The Red Shoes
- Robert Beale

- 18 minutes ago
- 3 min read
Matthew Bourne, after Powell and Pressburger
New Adventures
Lowry, Salford
25-29 November, 2025: 2 hours 5 minutes


Matthew Bourne’s company is celebrating 30 years of life, and there could hardly be a better choice from his back catalogue than this – not only because it’s an original work rather than a re-creation of a classic ballet, and not only because it shows the life of a small touring ballet company (which his is) from the inside, but also because it captures the all-consuming love for dancing that every professional performer feels at heart.
The Red Shoes was a classic film of the late 1940s, starring Moira Shearer, about a girl torn between her love of dance – along with the demands of the Svengali-like boss of the ballet company she joins – and her love for a young composer.
So Matthew Bourne’s version, set at the time of the film (and evoking it with many touches and a sure sense of period), is a ballet based on a film about a ballerina (in the same way as Puccini’s Tosca is an opera based on a play about an opera singer). There’s a little bit of send-up in the scenes representing the company in performance – and at play when they perform in Monte Carlo – but not as much as in some of Bourne’s takes on Tchaikovsky ballets and others.
The ‘red shoes’ of the title are taken from the Hans Christian Andersen story about a spooky shoemaker’s gift that leads its owner to dance to her death – which becomes a complete one-act ballet within the film and is re-enacted in the tragic death of the heroine as she leaps under a train at the end.

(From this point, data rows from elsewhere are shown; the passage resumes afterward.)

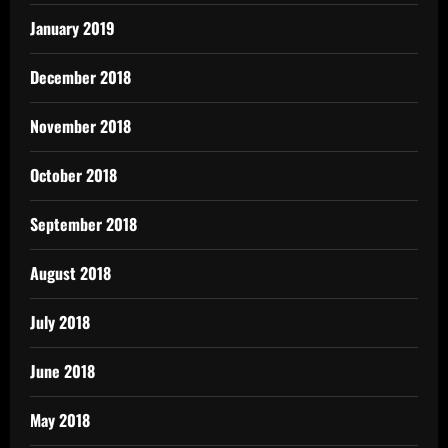
January 2019
December 2018
November 2018
October 2018
September 2018
August 2018
July 2018
June 2018
May 2018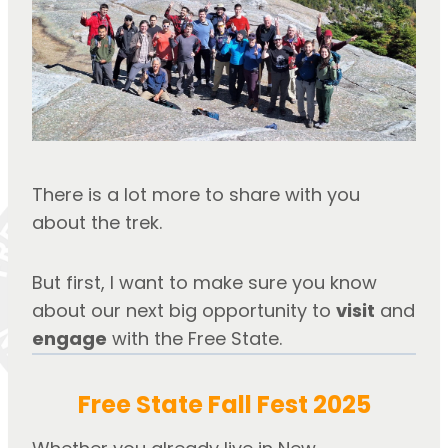
There is a lot more to share with you 
about the trek. 
But first, I want to make sure you know 
about our next big opportunity to 
visit
 and 
engage
 with the Free State.
Free State Fall Fest 2025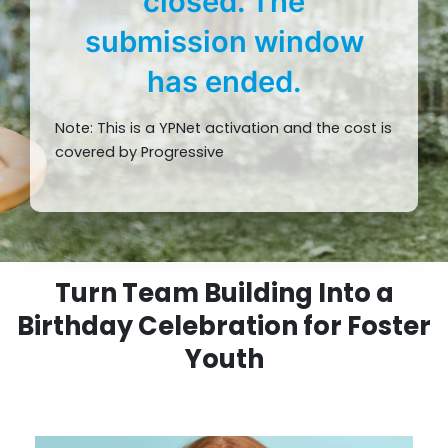
closed. The
submission window
has ended.
Note: This is a YPNet activation and the cost is
covered by Progressive
Turn Team Building Into a
Birthday Celebration for Foster
Youth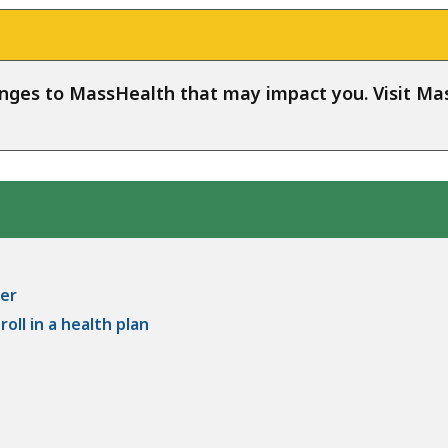
anges to MassHealth that may impact you. Visit 
er
oll in a health plan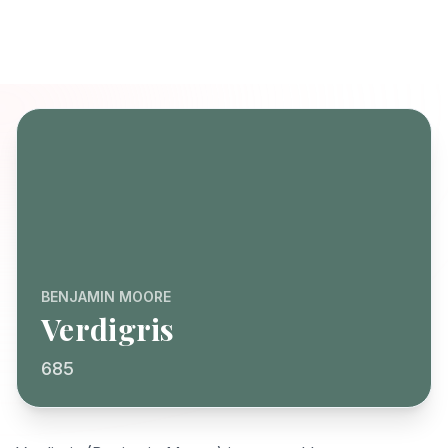
BENJAMIN MOORE
Verdigris
685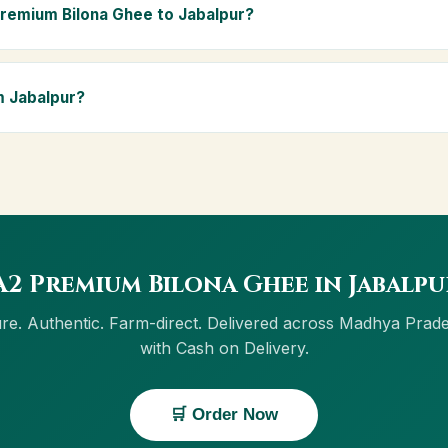
ly Ayurvedic diet.
Premium Bilona Ghee to Jabalpur?
abalpur and across Madhya Pradesh, including Satna, Ratlam, Rewa
 and Cash on Delivery is available in Jabalpur.
m Jabalpur?
ow button on this page, or through cowdignity.com. From Jabalpur w
 Cash on Delivery.
2 Premium Bilona Ghee in Jabalp
re. Authentic. Farm-direct. Delivered across Madhya Prad
with Cash on Delivery.
🛒 Order Now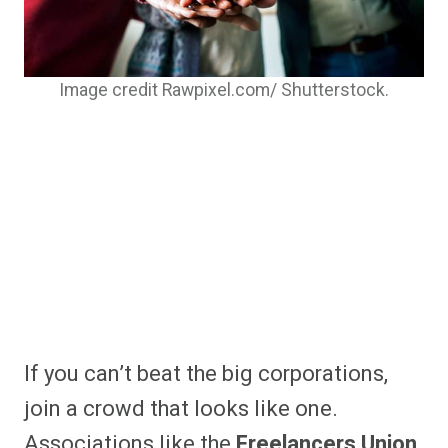
Image credit Rawpixel.com/ Shutterstock.
If you can’t beat the big corporations,
join a crowd that looks like one.
Associations like the
Freelancers Union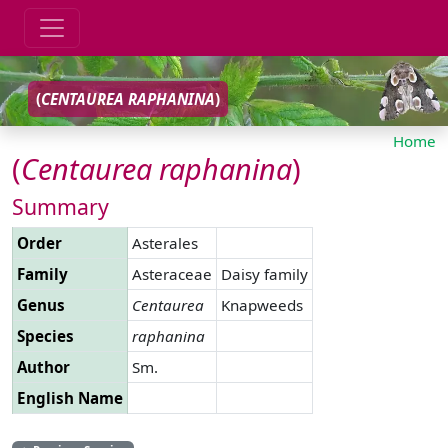
(
CENTAUREA
RAPHANINA
)
Home
(
Centaurea
raphanina
)
Summary
Order
Asterales
Family
Asteraceae
Daisy family
Genus
Centaurea
Knapweeds
Species
raphanina
Author
Sm.
English Name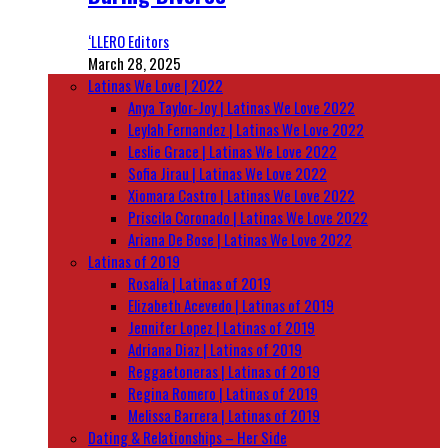
‘LLERO Editors
March 28, 2025
Latinas We Love | 2022
Anya Taylor-Joy | Latinas We Love 2022
Leylah Fernandez | Latinas We Love 2022
Leslie Grace | Latinas We Love 2022
Sofia Jirau | Latinas We Love 2022
Xiomara Castro | Latinas We Love 2022
Priscila Coronado | Latinas We Love 2022
Ariana De Bose | Latinas We Love 2022
Latinas of 2019
Rosalía | Latinas of 2019
Elizabeth Acevedo | Latinas of 2019
Jennifer Lopez | Latinas of 2019
Adriana Diaz | Latinas of 2019
Reggaetoneras | Latinas of 2019
Regina Romero | Latinas of 2019
Melissa Barrera | Latinas of 2019
Dating & Relationships – Her Side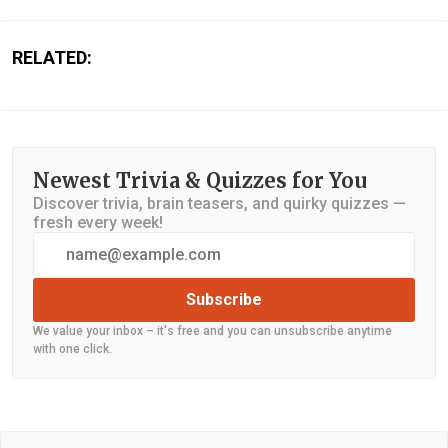
RELATED:
Newest Trivia & Quizzes for You
Discover trivia, brain teasers, and quirky quizzes —
fresh every week!
Subscribe
We value your inbox – it's free and you can unsubscribe anytime
with one click.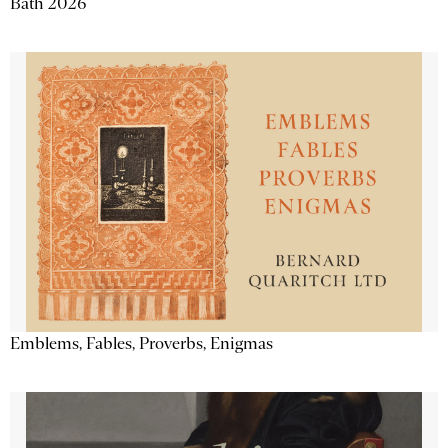
Bath 2026
Emblems, Fables, Proverbs, Enigmas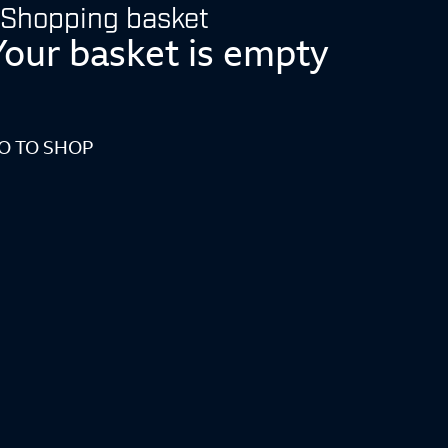
Shopping basket
Your basket is empty
O TO SHOP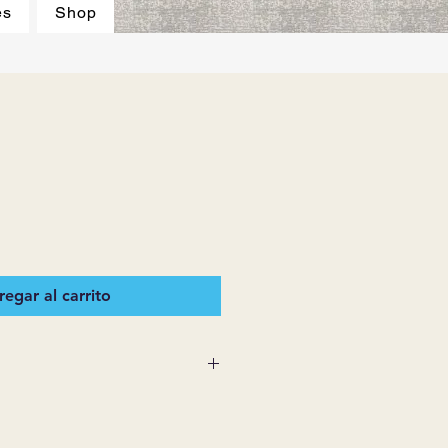
es
Shop
egar al carrito
 SUPPLIES MAKES NO
ESSED OR IMPLIED ON ANY
D THAT ARE NOT HEREIN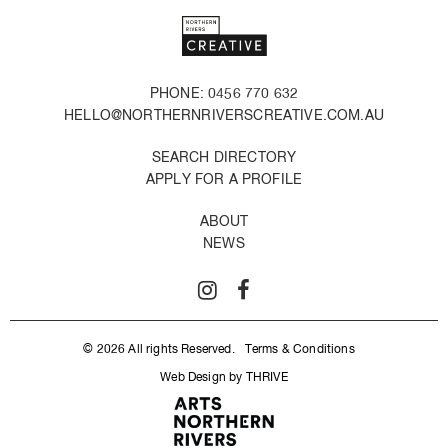
PHONE: 0456 770 632
HELLO@NORTHERNRIVERSCREATIVE.COM.AU
SEARCH DIRECTORY
APPLY FOR A PROFILE
ABOUT
NEWS
© 2026 All rights Reserved.
Terms & Conditions
Web Design by THRIVE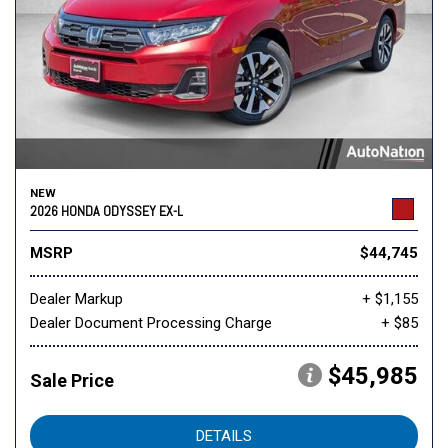
NEW
2026 HONDA ODYSSEY EX-L
MSRP
$44,745
Dealer Markup
+ $1,155
Dealer Document Processing Charge
+ $85
$45,985
Sale Price
DETAILS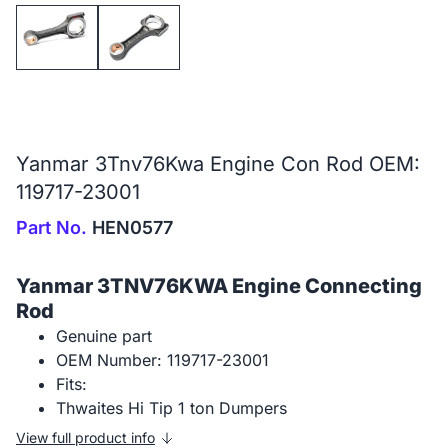
Yanmar 3Tnv76Kwa Engine Con Rod OEM:
119717-23001
Part No.
HEN0577
Yanmar 3TNV76KWA Engine Connecting
Rod
Genuine part
OEM Number: 119717-23001
Fits:
Thwaites Hi Tip 1 ton Dumpers
View full product info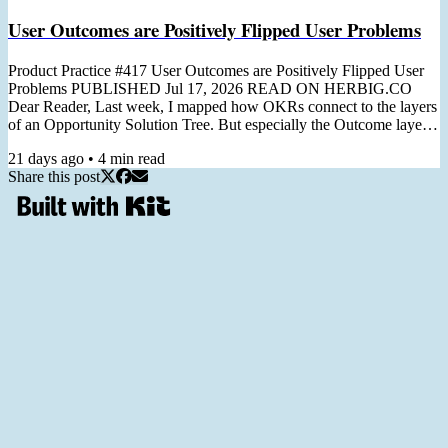
User Outcomes are Positively Flipped User Problems
Product Practice #417 User Outcomes are Positively Flipped User
Problems PUBLISHED Jul 17, 2026 READ ON HERBIG.CO
Dear Reader, Last week, I mapped how OKRs connect to the layers
of an Opportunity Solution Tree. But especially the Outcome layer
deserves its own issue: turning a customer problem into a team-level
21 days ago
•
4
min read
Key Result. I first wrote about it in 2023, before I had a name for it.
Share this post
Since then, the positivity flip has become one of the most-used tools
in my OKR and Discovery workshops, so...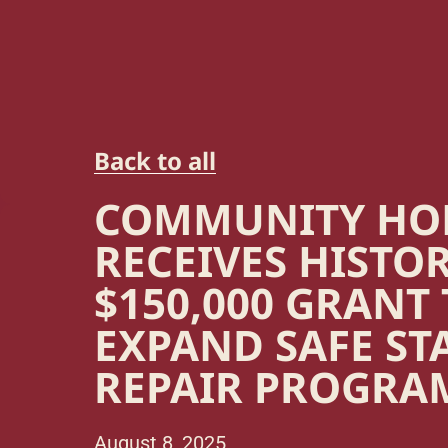
Back to all
COMMUNITY H
RECEIVES HISTO
$150,000 GRANT
EXPAND SAFE ST
REPAIR PROGRA
August 8, 2025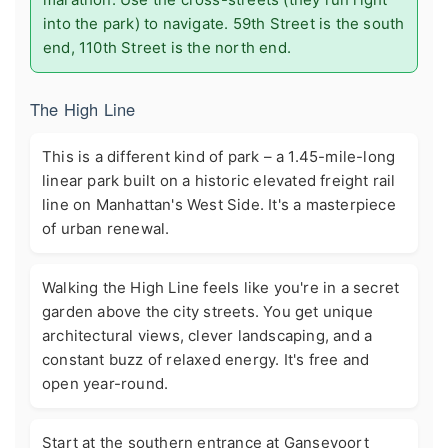
into the park) to navigate. 59th Street is the south
end, 110th Street is the north end.
The High Line
This is a different kind of park – a 1.45-mile-long
linear park built on a historic elevated freight rail
line on Manhattan's West Side. It's a masterpiece
of urban renewal.
Walking the High Line feels like you're in a secret
garden above the city streets. You get unique
architectural views, clever landscaping, and a
constant buzz of relaxed energy. It's free and
open year-round.
Start at the southern entrance at Gansevoort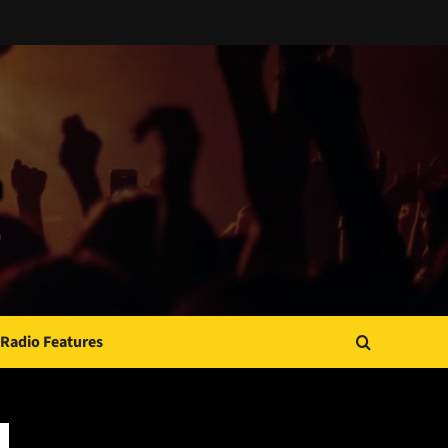
Radio Features
JAMSPHERE RADIO PLAYER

Here it’s similar: a ballet within the ballet.
The score is taken from the music of the late Bernard Herrmann (apart from a big chunk of Les Sylphides used in the early scenes – for which Chopin gets no credit, poor man). Those sufficiently long in the tooth may remember him on the Hallé podium as conductor, but Herrmann’s own music is remarkably varied and flexible (he wrote the scores for Psycho and Fahrenheit 451, among a string of major films), and here it breathes the spirit of the mid-20th Century in its mix of lush Romanticism and striking “modern” dissonance.
We first saw this show in Salford in 2016, when it was new, and what struck me then was that for Matthew Bourne it must have been a return to his first love: his original performing company was called Adventures in Motion Pictures, and his concept of dance is never far removed from the world of film.
The set includes a two-sided proscenium arch with curtains – reminiscent of the Royal Opera House’s – created by Lez Brotherston. It moves up and downstage and revolves while hanging from above – so instantly we are presented with both ballet performance and its backstage world.
The cast for last night’s opening included two leads who were in the roles they created back in 2016: Ashley Shaw as Vicky, the young heroine of the story – she was and is a great interpreter, fluent in style and expressive in self-revelation – and Glenn Graham as the martinet ballet master (a role taken in the film by the great Léonide Massine, who himself ran a company named Ballet Russe de Monte Carlo, giving a virtuoso self-performance). Dominic North shone as Julian, the rehearsal pianist and composer with whom Vicky falls in love, and Andy Monaghan enjoyed playing the character of Boris the impresario.
But the entire company are top-notch – it’s a real ensemble piece, and Matthew Bourne provides some of his most seriously eloquent pas-de-deux creations to make it not just comic but both beautiful and touching.